We all try to minimize it by being aware of it.

And at the same time, you can't expose the company to devastation by having a small group do something that's not being monitored and they get into trouble.

WSJ: How do you do this?

MR. WADSWORTH: It's impossible to know everything that's going on at an organization like ours. Often what you do is—we call it a deep dive. So that's one thing we do: Get data from the people who work for you.

Another way is to constantly benchmark.

I'm not a huge fan of benchmarking, because you're comparing yourself to the current, not the future. But if you find you have 10 times as many people in some support function as everyone else—first of all, you need to know that. Then you have to ask why. It could be a good answer, but it might not be.
Fostering Innovation

WSJ: What can you do to foster a culture of innovation?

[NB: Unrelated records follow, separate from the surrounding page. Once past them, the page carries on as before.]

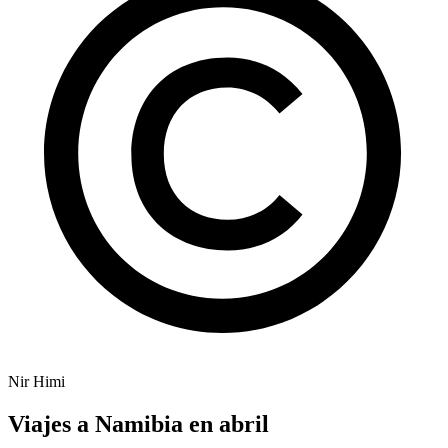
Nir Himi
Viajes a Namibia en abril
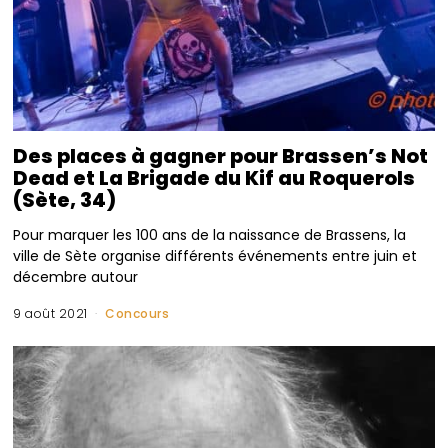
Des places à gagner pour Brassen’s Not
Dead et La Brigade du Kif au Roquerols
(Sète, 34)
Pour marquer les 100 ans de la naissance de Brassens, la
ville de Sète organise différents événements entre juin et
décembre autour
9 août 2021
Concours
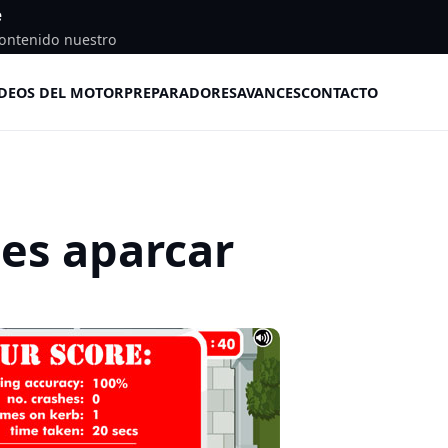
e
ontenido nuestro
DEOS DEL MOTOR
PREPARADORES
AVANCES
CONTACTO
es aparcar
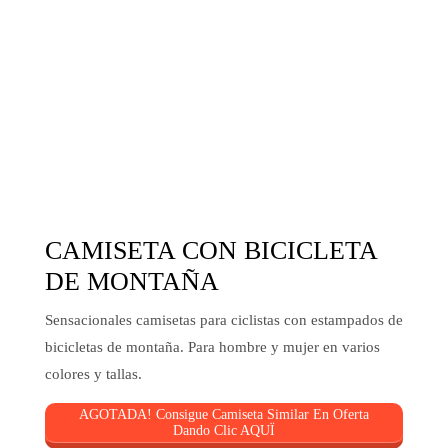
CAMISETA CON BICICLETA
DE MONTAÑA
Sensacionales camisetas para ciclistas con estampados de
bicicletas de montaña. Para hombre y mujer en varios
colores y tallas.
AGOTADA! Consigue Camiseta Similar En Oferta
Dando Clic AQUÏ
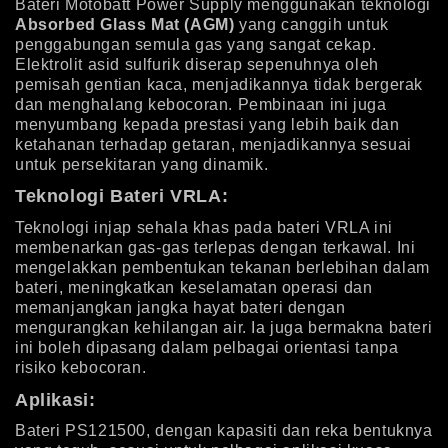
Bateri Motobatt Power Supply menggunakan teknologi
Absorbed Glass Mat (AGM)
yang canggih untuk
penggabungan semula gas yang sangat cekap.
Elektrolit asid sulfurik diserap sepenuhnya oleh
pemisah gentian kaca, menjadikannya tidak bergerak
dan menghalang kebocoran. Pembinaan ini juga
menyumbang kepada prestasi yang lebih baik dan
ketahanan terhadap getaran, menjadikannya sesuai
untuk persekitaran yang dinamik.
Teknologi Bateri VRLA:
Teknologi injap sehala khas pada bateri VRLA ini
membenarkan gas-gas terlepas dengan terkawal. Ini
mengelakkan pembentukan tekanan berlebihan dalam
bateri, meningkatkan keselamatan operasi dan
memanjangkan jangka hayat bateri dengan
mengurangkan kehilangan air. Ia juga bermakna bateri
ini boleh dipasang dalam pelbagai orientasi tanpa
risiko kebocoran.
Aplikasi:
Bateri PS121500, dengan kapasiti dan reka bentuknya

MR. WADSWORTH: The tone at the top for what you want to see done is absolutely essential. If you tell a laboratory that you're only going to do basic research and that's all we're going to value, you won't get the same productivity commercially as you would if you say, I love basic research, but I also want to embrace the fact that we're here to put products out to the community, to the country, to help foster economic well-being for the United States.

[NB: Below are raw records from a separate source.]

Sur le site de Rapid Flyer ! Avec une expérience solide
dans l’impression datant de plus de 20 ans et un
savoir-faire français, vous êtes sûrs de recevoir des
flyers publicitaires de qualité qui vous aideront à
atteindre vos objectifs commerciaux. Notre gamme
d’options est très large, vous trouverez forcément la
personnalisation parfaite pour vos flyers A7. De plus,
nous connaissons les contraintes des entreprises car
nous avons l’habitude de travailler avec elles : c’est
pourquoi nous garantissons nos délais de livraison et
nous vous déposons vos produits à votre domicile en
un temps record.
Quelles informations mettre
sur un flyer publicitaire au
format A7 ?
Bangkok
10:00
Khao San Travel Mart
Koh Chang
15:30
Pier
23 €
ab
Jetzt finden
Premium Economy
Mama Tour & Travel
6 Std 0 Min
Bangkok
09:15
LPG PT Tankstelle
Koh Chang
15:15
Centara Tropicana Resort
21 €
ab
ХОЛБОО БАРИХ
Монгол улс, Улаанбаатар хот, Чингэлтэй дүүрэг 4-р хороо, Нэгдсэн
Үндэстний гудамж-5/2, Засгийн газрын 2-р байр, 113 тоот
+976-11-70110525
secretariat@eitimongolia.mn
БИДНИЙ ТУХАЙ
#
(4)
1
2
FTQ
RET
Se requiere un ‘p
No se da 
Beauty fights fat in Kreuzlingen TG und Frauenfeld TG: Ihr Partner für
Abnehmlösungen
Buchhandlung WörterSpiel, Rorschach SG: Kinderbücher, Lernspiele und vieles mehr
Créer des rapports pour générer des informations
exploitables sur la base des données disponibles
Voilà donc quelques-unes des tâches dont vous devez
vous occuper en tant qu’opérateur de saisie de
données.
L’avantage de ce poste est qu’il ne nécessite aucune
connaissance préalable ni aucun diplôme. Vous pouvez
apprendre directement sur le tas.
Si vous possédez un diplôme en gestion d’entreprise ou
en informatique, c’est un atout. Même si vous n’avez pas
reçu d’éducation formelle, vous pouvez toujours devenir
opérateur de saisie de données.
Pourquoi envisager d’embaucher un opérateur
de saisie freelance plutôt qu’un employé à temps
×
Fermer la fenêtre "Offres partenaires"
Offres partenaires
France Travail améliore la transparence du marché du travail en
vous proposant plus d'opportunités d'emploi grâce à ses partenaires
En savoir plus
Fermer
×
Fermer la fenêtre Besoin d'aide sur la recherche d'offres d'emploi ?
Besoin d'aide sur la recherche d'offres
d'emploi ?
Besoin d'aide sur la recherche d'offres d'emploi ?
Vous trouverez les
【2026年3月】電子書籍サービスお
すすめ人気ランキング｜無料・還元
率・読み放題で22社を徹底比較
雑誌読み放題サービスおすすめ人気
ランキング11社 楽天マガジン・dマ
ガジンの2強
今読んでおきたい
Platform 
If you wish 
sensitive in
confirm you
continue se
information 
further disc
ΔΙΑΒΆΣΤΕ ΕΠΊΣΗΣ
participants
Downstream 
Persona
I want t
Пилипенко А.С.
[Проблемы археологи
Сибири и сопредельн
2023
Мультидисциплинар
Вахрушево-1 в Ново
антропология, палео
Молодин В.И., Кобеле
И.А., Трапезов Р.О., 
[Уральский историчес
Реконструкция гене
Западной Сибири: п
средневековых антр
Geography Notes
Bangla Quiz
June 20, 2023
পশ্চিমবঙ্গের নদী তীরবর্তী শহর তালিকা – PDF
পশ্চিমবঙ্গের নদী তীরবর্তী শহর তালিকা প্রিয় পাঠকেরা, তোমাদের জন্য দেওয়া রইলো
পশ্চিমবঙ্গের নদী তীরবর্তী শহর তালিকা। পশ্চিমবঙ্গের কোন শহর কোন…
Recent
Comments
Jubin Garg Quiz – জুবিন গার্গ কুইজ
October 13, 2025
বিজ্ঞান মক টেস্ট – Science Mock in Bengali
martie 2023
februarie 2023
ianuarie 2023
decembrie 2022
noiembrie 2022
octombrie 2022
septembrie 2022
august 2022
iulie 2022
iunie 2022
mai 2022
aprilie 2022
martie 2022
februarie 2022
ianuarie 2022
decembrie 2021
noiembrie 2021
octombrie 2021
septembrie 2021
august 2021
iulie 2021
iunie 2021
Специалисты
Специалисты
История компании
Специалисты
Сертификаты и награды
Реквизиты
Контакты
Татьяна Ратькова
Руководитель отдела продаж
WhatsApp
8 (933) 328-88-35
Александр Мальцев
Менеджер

You can encourage it in lots of ways financially. You can give rewards for things that you want to have done.

This is manifest throughout industry and universities. They'll have different ways of rewarding people for innovation. If you publish a patent, you get $1,000, or you get $1 in a frame. Or you get a piece of the action going forward. There are lots of ways that companies and institutions try to financially incentivize new thinking.

WSJ: What are some common misconceptions about innovation?

MR. WADSWORTH: The first one is the Edisonian thing. There is no Lone Ranger.

Most of the things that I've seen be successful have come from remarkably complex teams. If you want to have a successful enterprise, every job has got to be important. You can have the most innovative thing in the world, but if you've got terrible lawyers and terrible accountants and terrible people dealing with customers, it's not going to get out.

Another myth is that stuff happens fast. It doesn't. Xerox was in Chester Carlson's head for a decade before he came to us, and it took two decades to get it out.

The examples you hear about very, very fast return are iconic, but not typical. You'll hear about something being invented and three years later somebody's a billionaire, but I think under close inspection you'll find there's a lot—maybe decades—of work behind it.